Occupying the Arctic
While some people worry about alien species from outer space invading our planet, some scientists are more worried about local invasions, specifically that of plants invading territories not naturally theirs, and destroying the home plants. In the arctic, for example, human activity has introduced invasive ‘alien species’ that now call that region their home. Whether they live in harmony with native plants is unknown, as the arctic is such a vast geographical space, that some of these plants have probably never had the pleasure of getting to know each other.

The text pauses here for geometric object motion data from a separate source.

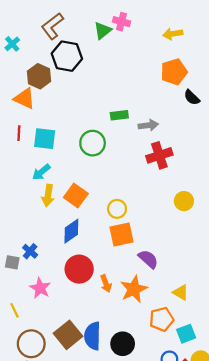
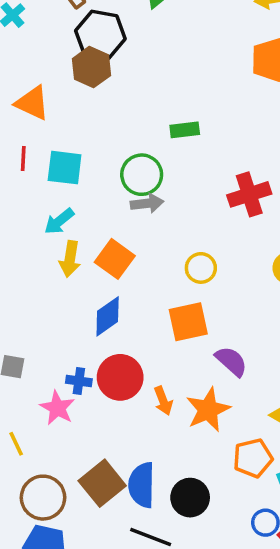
brown hexagon: (39, 76) -> (91, 67), moved
gray arrow: (148, 125) -> (147, 203), moved
yellow circle: (117, 209) -> (201, 268), moved
blue cross: (30, 251) -> (79, 381), moved, turned -32

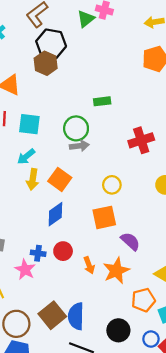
red circle: (120, 377) -> (63, 251), size x0.7
black circle: (190, 498) -> (118, 330), moved

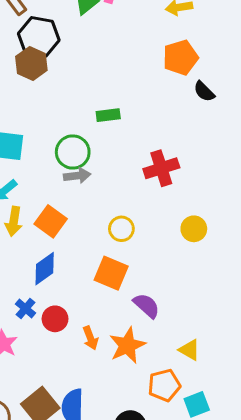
orange square: (104, 217) -> (111, 273), turned 35
blue cross: (38, 253) -> (25, 309), moved, turned 32

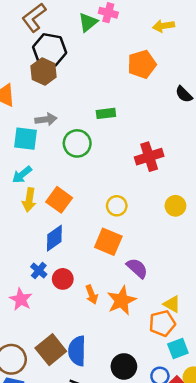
orange pentagon: (181, 58) -> (142, 64), moved
gray arrow: (77, 176) -> (46, 119), moved
orange pentagon: (164, 385) -> (162, 323), moved

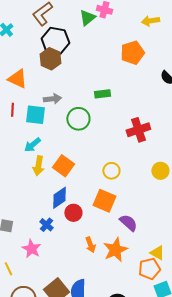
red circle: (63, 279) -> (73, 213), moved

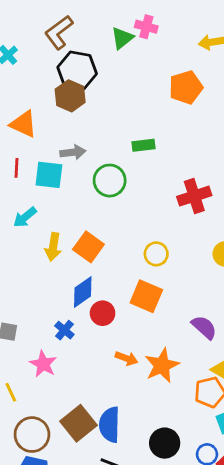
cyan arrow: (32, 145) -> (25, 217), moved
purple semicircle: (128, 223) -> (204, 327), moved
orange arrow: (90, 245) -> (127, 358), turned -49

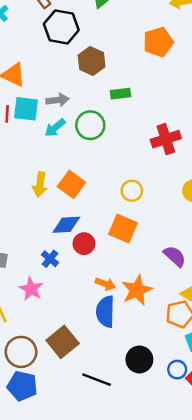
brown hexagon: (70, 96) -> (92, 61), moved
cyan square: (49, 175) -> (26, 109), moved
cyan arrow: (25, 217) -> (55, 128), moved
blue diamond: (83, 292) -> (66, 225), turned 32
blue semicircle: (110, 425) -> (105, 312), moved

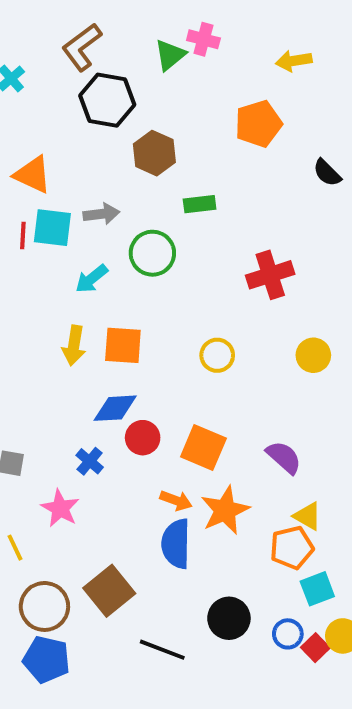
cyan arrow: (55, 128) -> (92, 279), moved
orange square: (71, 184) -> (123, 345), turned -32
orange square: (123, 228) -> (203, 447), moved

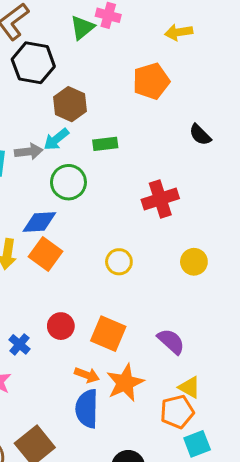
black semicircle: (327, 173) -> (200, 135), moved
cyan arrow: (92, 279) -> (56, 139), moved
orange square: (123, 345) -> (46, 254), turned 32
blue diamond: (115, 408) -> (39, 222), moved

How Canadian artist Tania Kitchell comments on this issue, is by recreating the exact species of these invasive plants in the arctic with abs plastic that has been formed with 3D modeling software and printed off on a 3D printer, in her piece Occupy (2012). Of course, photographs of these invasive plants were used as reference, but the proportions are all off, some plants being taller than they naturally are, in order to ask the question; does this distortion disconnect the viewer from the their perceptions of the arctic and its reality?
To help us find the answer, all the plants are placed on a 24-foot long table, allowing the viewer to ‘study’ these plants in the viewers’ natural habitat; an urban setting.
Fittingly, this piece was presented as part of the Anchorage Museums’ largest exhibition of 2012, titled, True North. The artist’s piece plays with both the title, and the issues raised by other artists in the exhibit, to really allow the public to rethink their romanticized views on the North.